Même si plusieurs formes d’organisation de l’enseignement sont convoquées, il est constaté que la formation du groupe à grande hétérogénéité prend tout son sens pour favoriser cet apprentissage coopératif. Comme le soulignent Couture et al. (2011), dans ces classes, l’enseignant·e n’est plus la seule ressource humaine pour gérer les apprentissages, les forces de chacun·e sont mises en exergue.
L’AIDE AUX ÉLÈVES EN DIFFICULTÉ
Dans la classe à degrés multiples, les dispositifs d’aide, d’entraide et de tutorat facilités par le multiâge sont favorables aux élèves en difficulté.
La coopération c’est vraiment tout le temps. Même quand ils ont un travail individuel, s’il y a un élève qui a vraiment de la peine, il va essayer de demander de l’aide et ils vont toujours essayer de s’épauler. »
Le lien entre classe à degrés multiples et inclusion scolaire ne peut être ignoré. Nous supposons que l’organisation de cette forme scolaire permet d’agir sur l’individualité des élèves et donc de réduire les inégalités (moins d’étiquetage et d’effet stigmatisant). Quand on dispose d’une classe hétérogène et que l’on pense à un idéal d’homogénéité, le réflexe pourrait être celui de repérer les élèves qui ne suivent pas, et de les écarter du groupe.

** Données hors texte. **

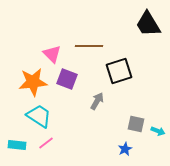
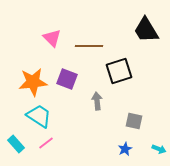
black trapezoid: moved 2 px left, 6 px down
pink triangle: moved 16 px up
gray arrow: rotated 36 degrees counterclockwise
gray square: moved 2 px left, 3 px up
cyan arrow: moved 1 px right, 18 px down
cyan rectangle: moved 1 px left, 1 px up; rotated 42 degrees clockwise
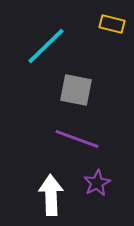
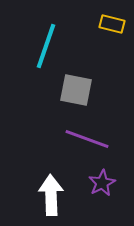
cyan line: rotated 27 degrees counterclockwise
purple line: moved 10 px right
purple star: moved 5 px right
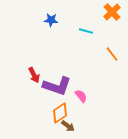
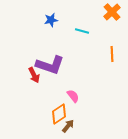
blue star: rotated 16 degrees counterclockwise
cyan line: moved 4 px left
orange line: rotated 35 degrees clockwise
purple L-shape: moved 7 px left, 21 px up
pink semicircle: moved 8 px left
orange diamond: moved 1 px left, 1 px down
brown arrow: rotated 88 degrees counterclockwise
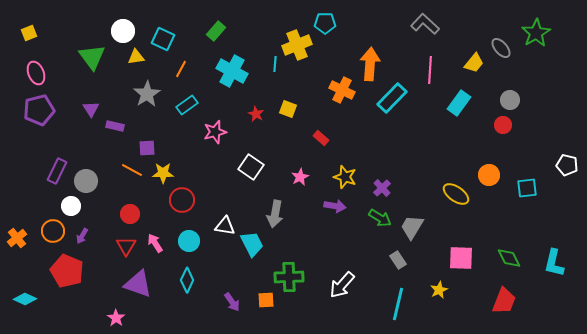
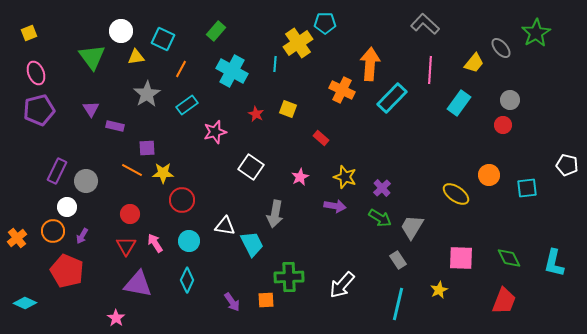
white circle at (123, 31): moved 2 px left
yellow cross at (297, 45): moved 1 px right, 2 px up; rotated 12 degrees counterclockwise
white circle at (71, 206): moved 4 px left, 1 px down
purple triangle at (138, 284): rotated 8 degrees counterclockwise
cyan diamond at (25, 299): moved 4 px down
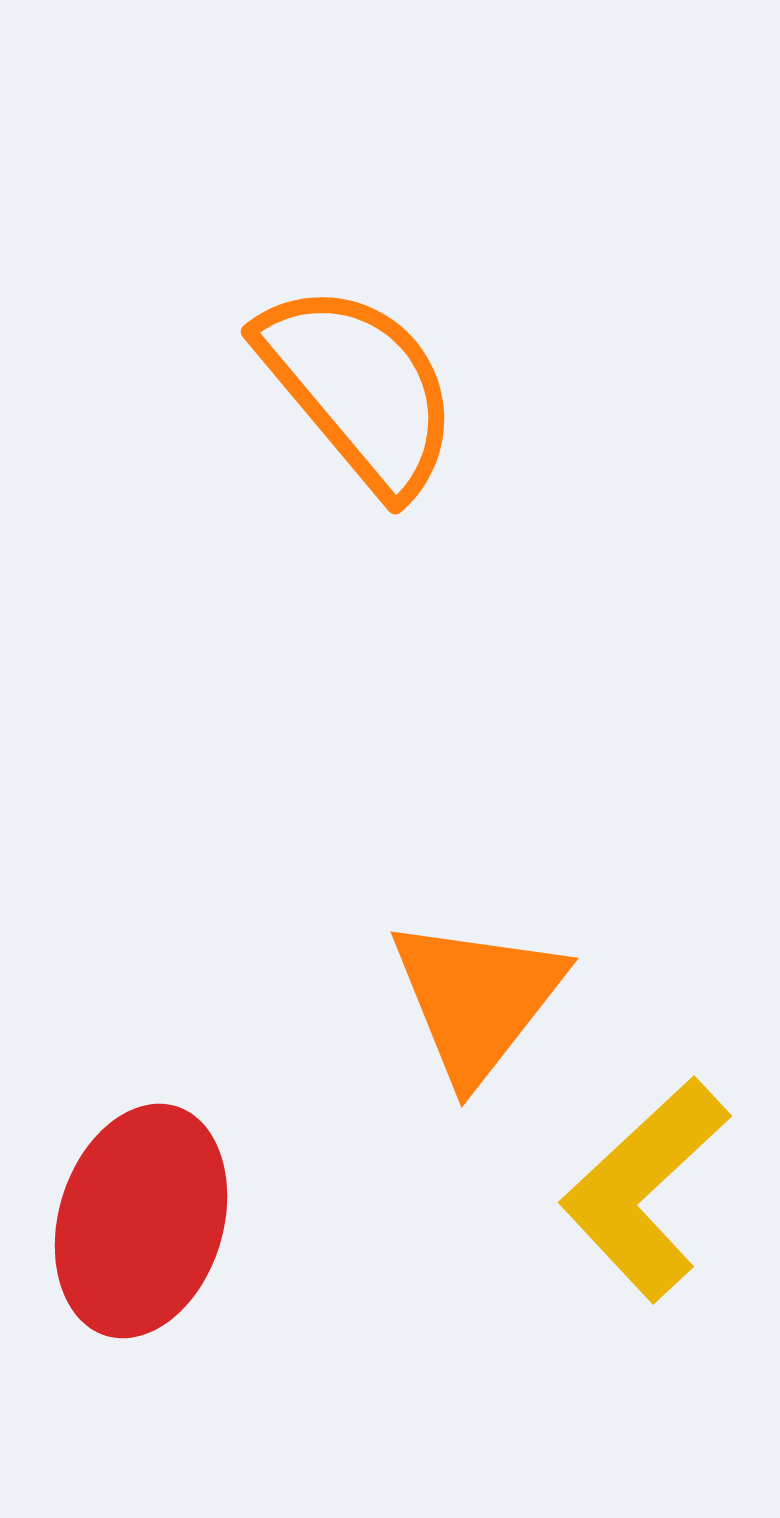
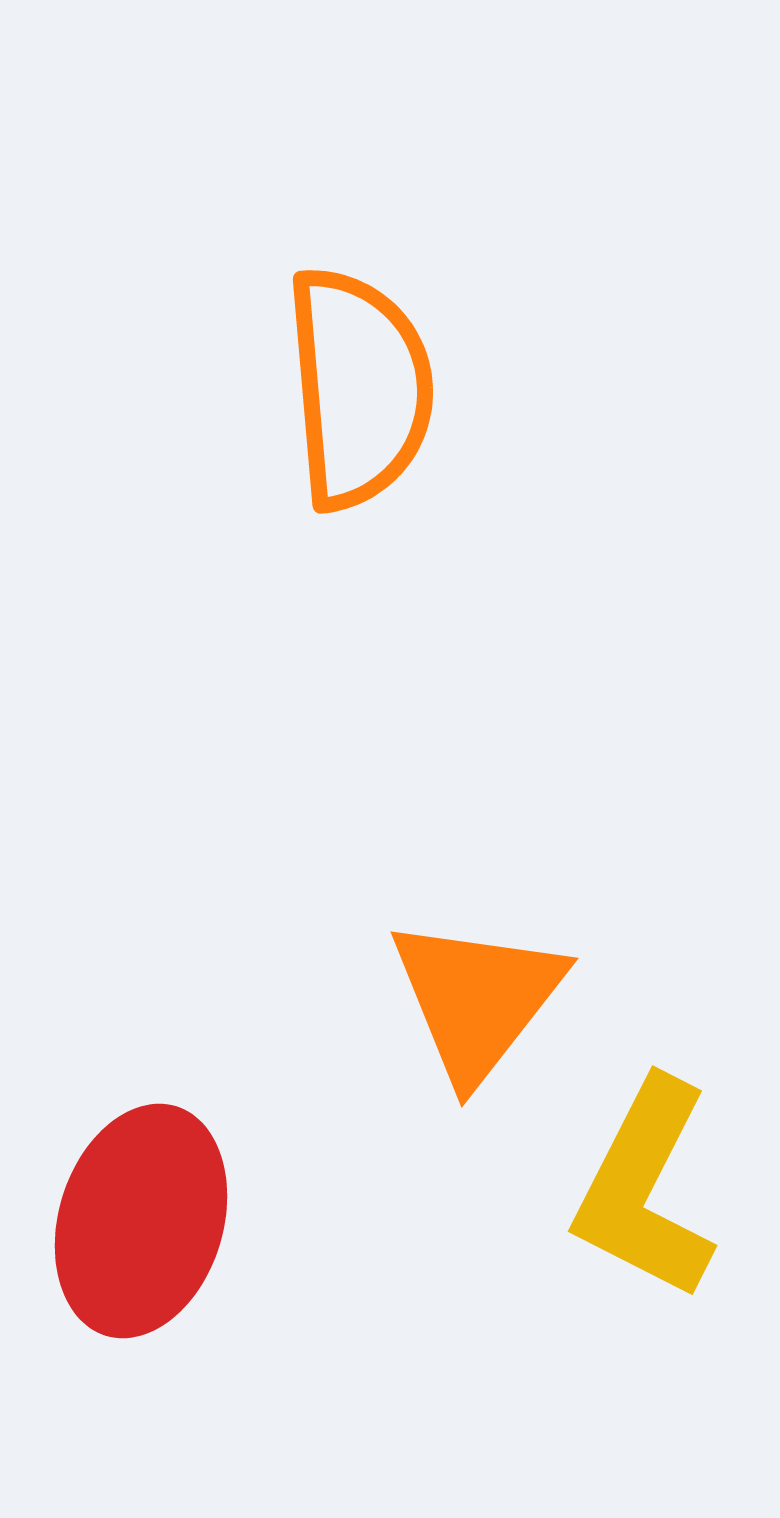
orange semicircle: rotated 35 degrees clockwise
yellow L-shape: rotated 20 degrees counterclockwise
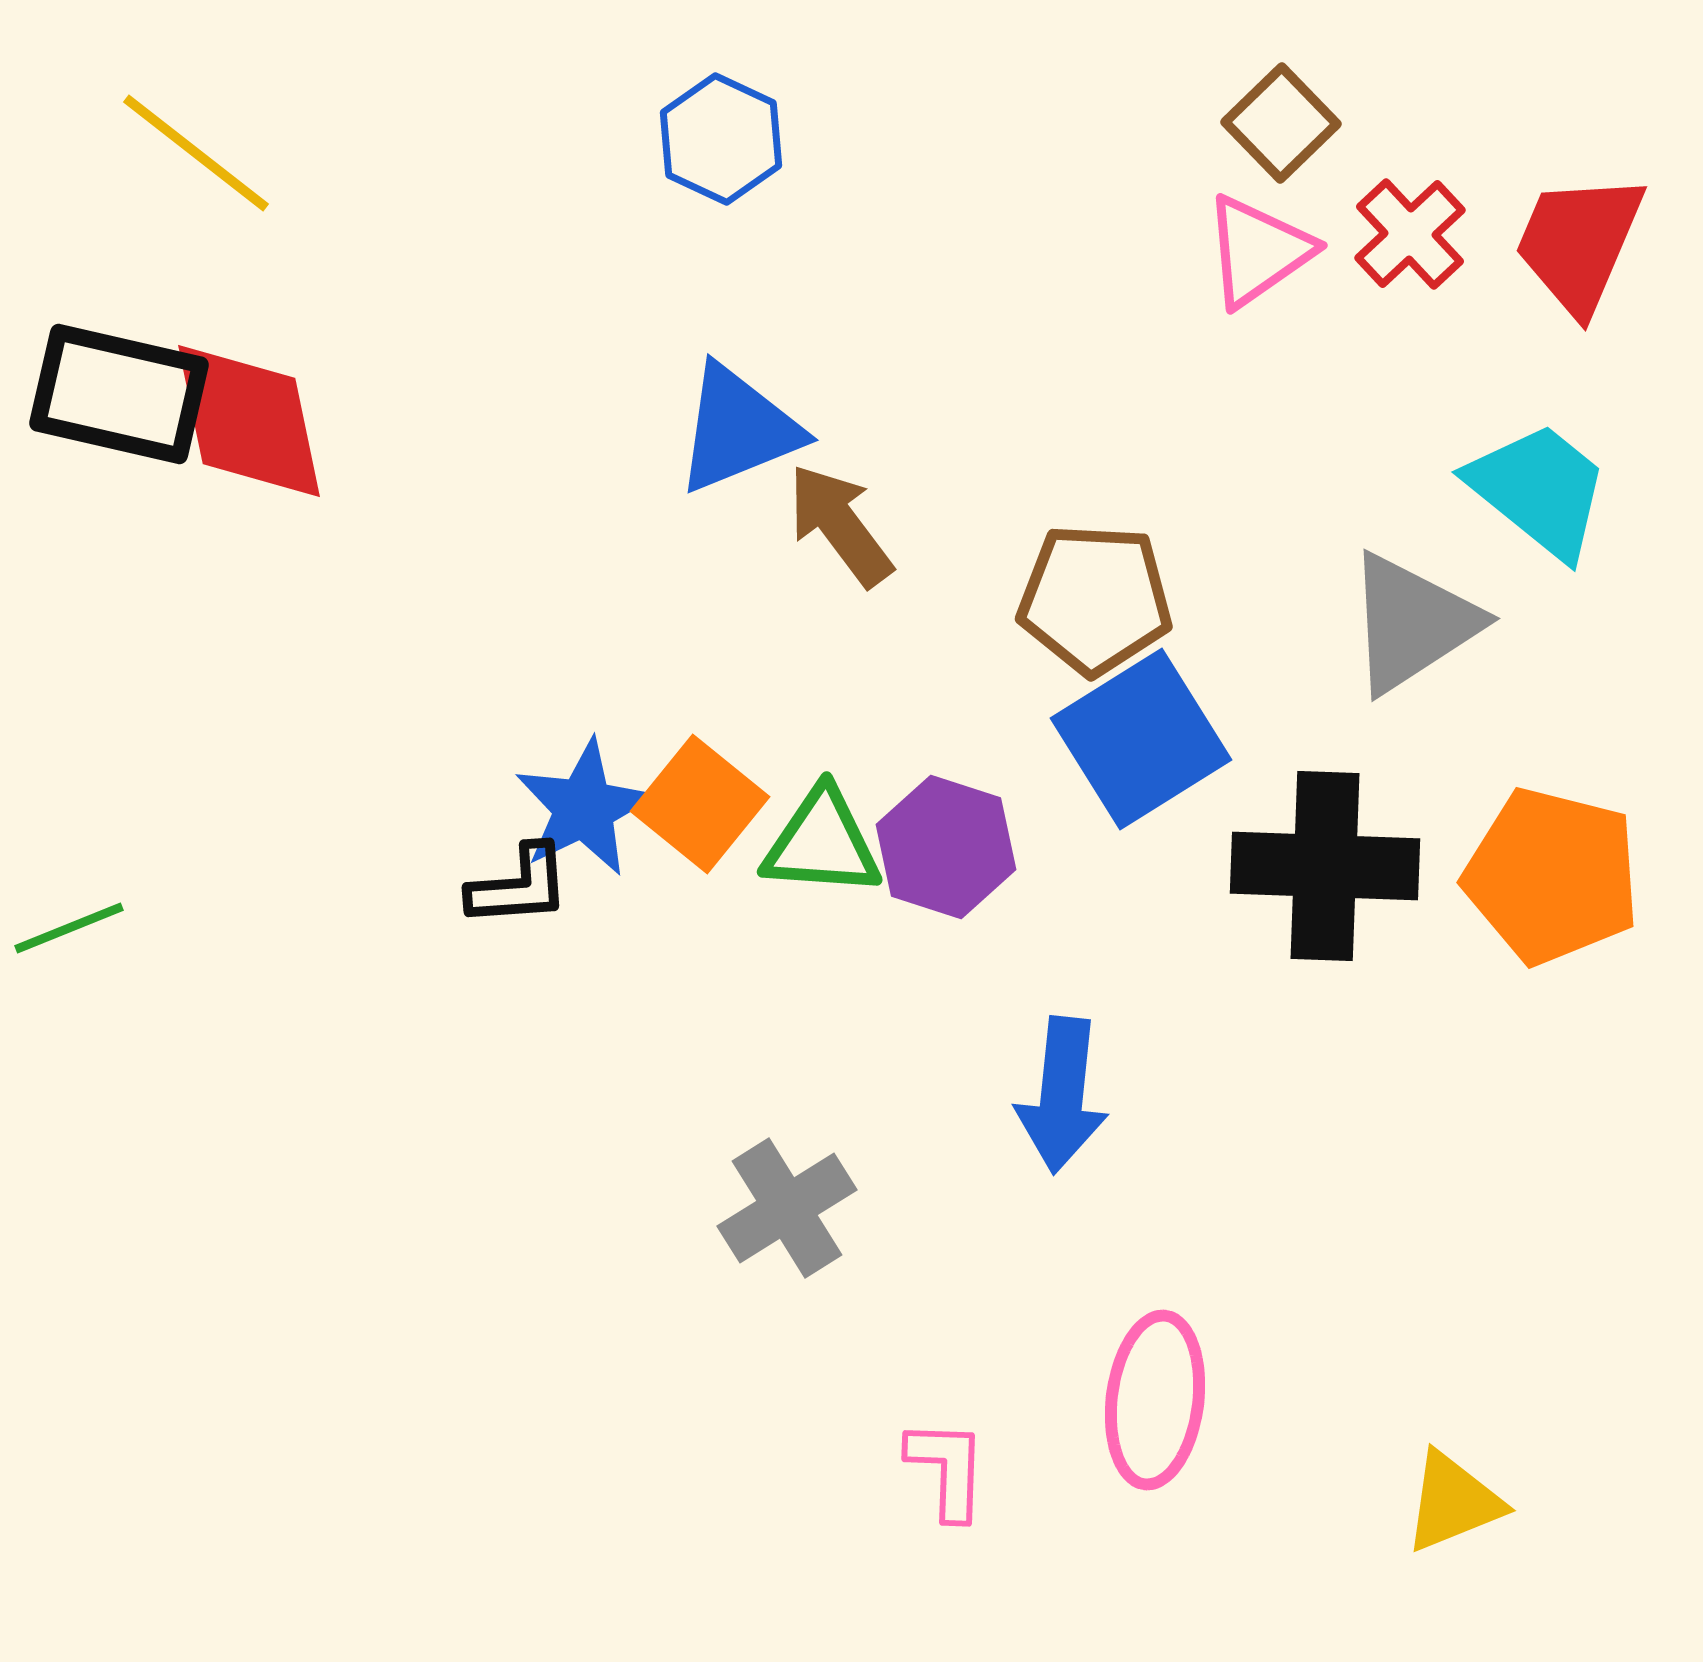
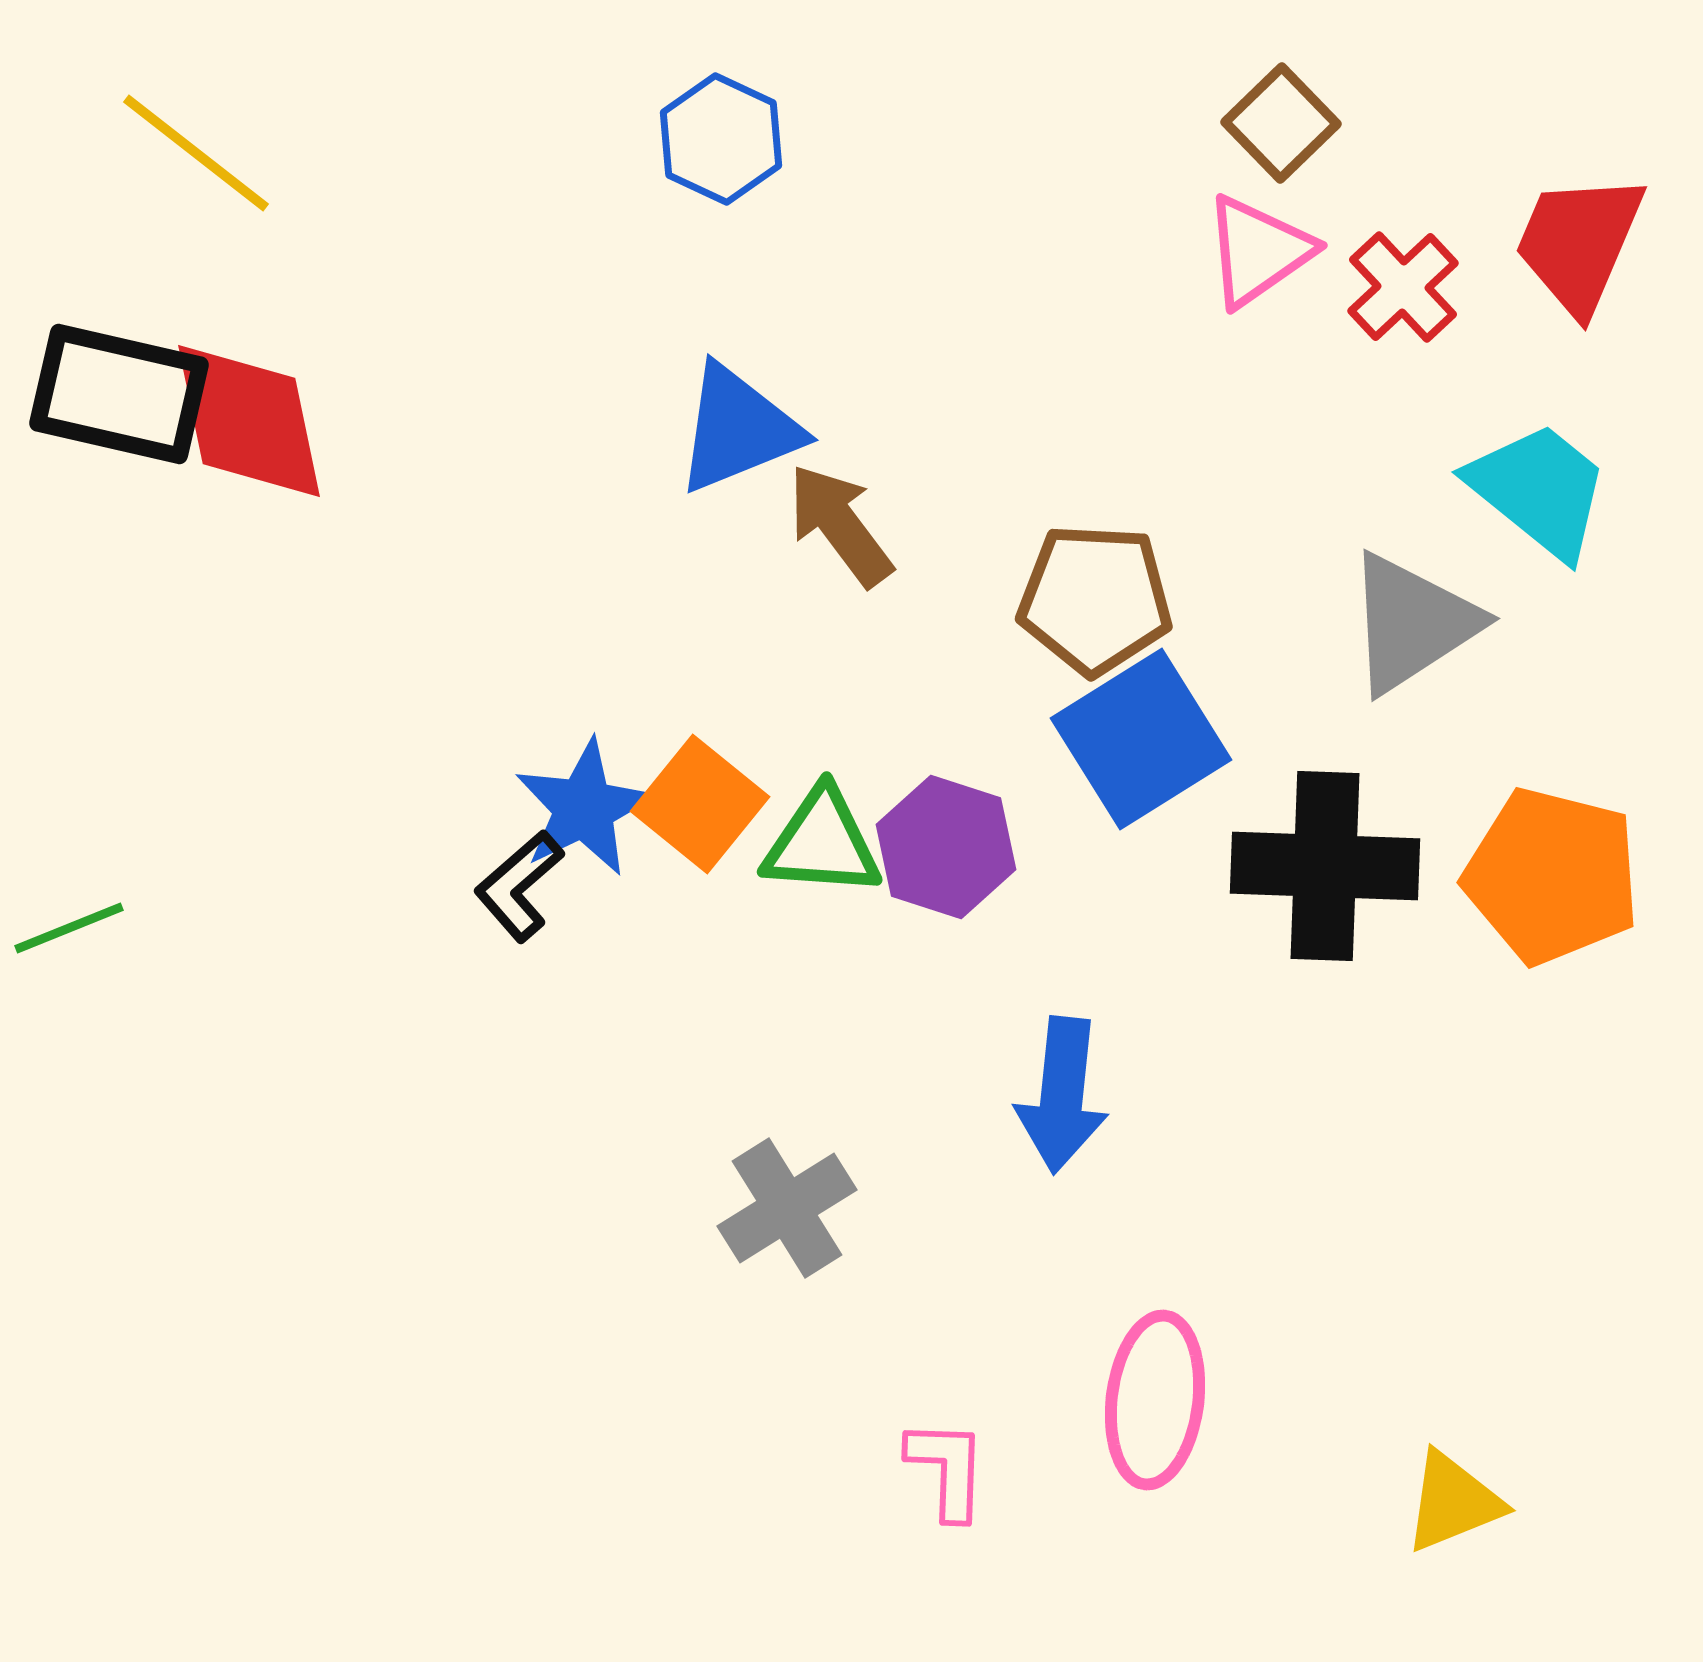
red cross: moved 7 px left, 53 px down
black L-shape: rotated 143 degrees clockwise
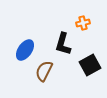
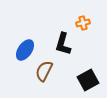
black square: moved 2 px left, 15 px down
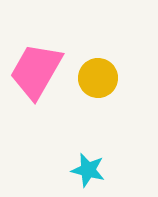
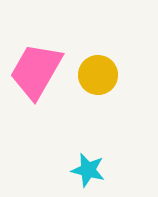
yellow circle: moved 3 px up
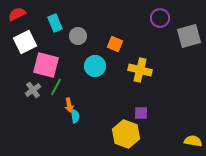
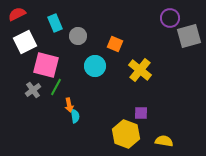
purple circle: moved 10 px right
yellow cross: rotated 25 degrees clockwise
yellow semicircle: moved 29 px left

Or dans ces classes à degrés multiples, les élèves sont inclus dans la classe et les difficultés scolaires ne deviennent pas source d’exclusion sociale et/ou scolaire. Les compensations dont bénéficient les élèves à besoins éducatifs particuliers (dépannage, soutien, étayage) sont intégrées dans le fonctionnement même des classes à degrés multiples. Si l’enseignant·e a un rôle important à jouer dans le suivi des élèves, ces derniers sont également à même d’apporter du soutien. La diversité des profils est à considérer, dans la classe à degrés multiples, comme un élément facilitant le soutien et l’aide aux élèves en difficulté.